With the dual profile of an NFL player and emerging pop star, Blake knows temptations abound inside the DMs. 

“Honestly, [laughs]… So there’s two parts of direct messages: There’s people you’re friends with, and then there’s requests,” says Blake, who also describes himself as “a big faith guy.” “I don’t really dive too far into the requests. I mean, I have a girlfriend so I don’t really indulge in that stuff. I try to stay away from those temptations, that’s the best way to avoid ‘em.” 

(When we talked with MILF-crazed Minnesota rapper Yung Gravy, he outlined an alternative DM approach.)

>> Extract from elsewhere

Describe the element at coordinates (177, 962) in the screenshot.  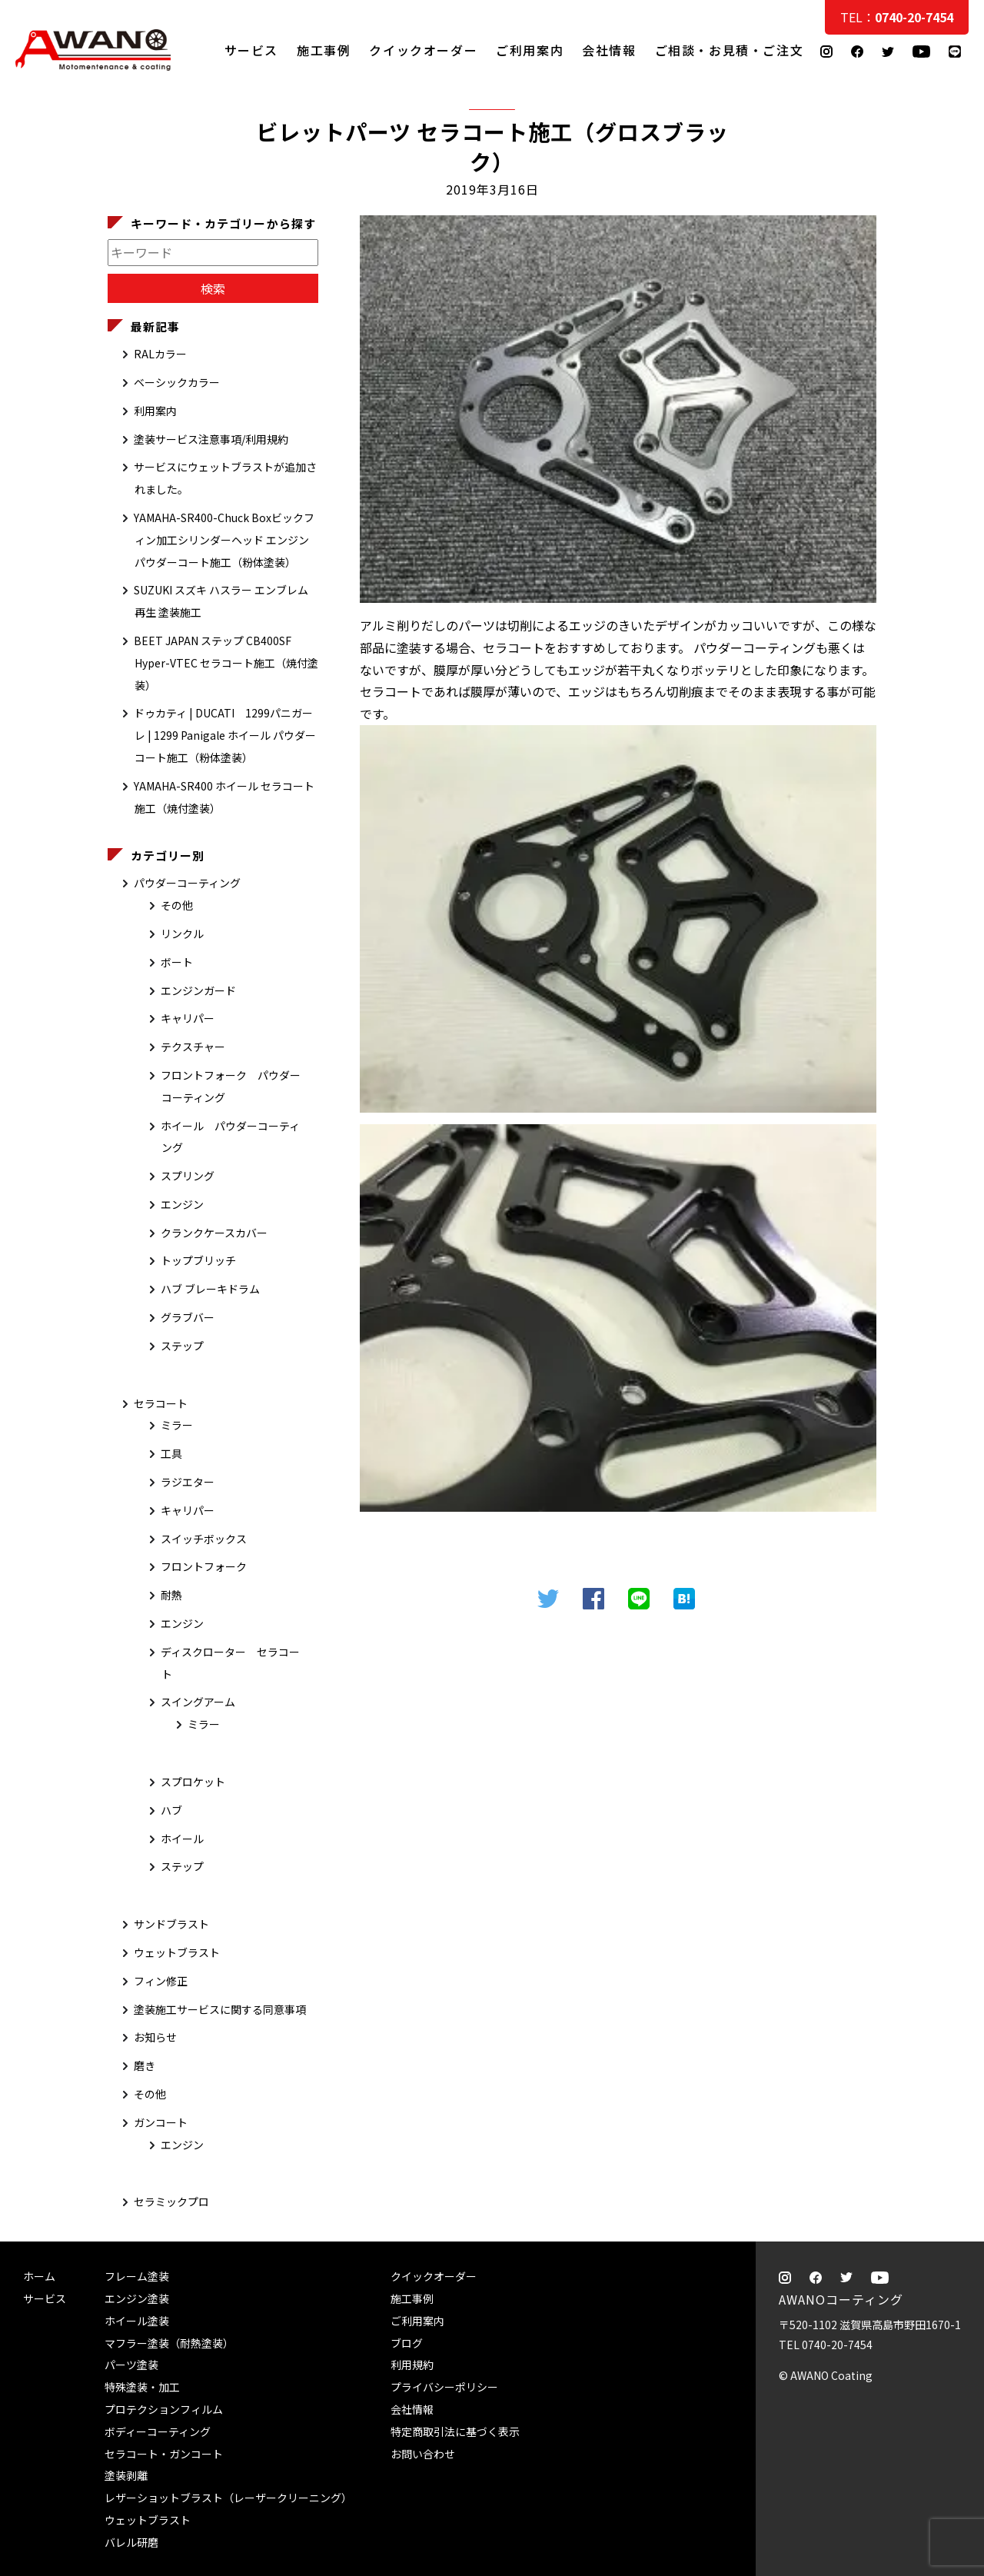
I see `ボート` at that location.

Blake performed live for the first time ever in June, opening for Grae at New York City’s Rockwood Music Hall. His short set included “Falling Into You,” an original piano ballad that has notched almost 400,000 Spotify plays; an NFL film crew tagged along to document the journey. He’s writing songs “almost every day,” and has a full lineup of ‘em recorded and ready to drop in the coming months. His manager, Langston, was quite encouraged with what he saw on stage in NYC. 

“Realistically, I think the sky’s the limit,” he says. “He’s a down-the-middle pop artist, which is one of the hardest sectors to break into, but if you make it you’re a household name. He checks every box: He has a great story, he’s a good-looking dude, he writes great music, he has an amazing voice and a platform.”

Blake is currently on the Physically Unable to Perform list. Once his knee has fully recovered, new Vikings GM Kwesi Adofo-Mensah will have a tough choice to make. The preferred route for Blake: Being named to the active roster, where he’d join Thielen, superstar Justin Jefferson, starter K.J. Osborn, recently acquired Jalen Nailor, former fourth-rounder Kene Nwangwu, and rookie Ty Chandler.

Getting signed to the practice squad would keep Blake with the Vikes, though other teams could poach him for their 53-man rosters. Or, possibly, Blake could be outright cut, meaning he’d be in the football wilderness. If he sticks around, he says we can expect live local shows beginning this spring. If not, don’t expect to see any quit from Blake Proehl—on the field or on the mic

“I’m going to give it everything I have,” Blake says. “I’d love to have a solid career in the league, hang that up eventually, and move to music.”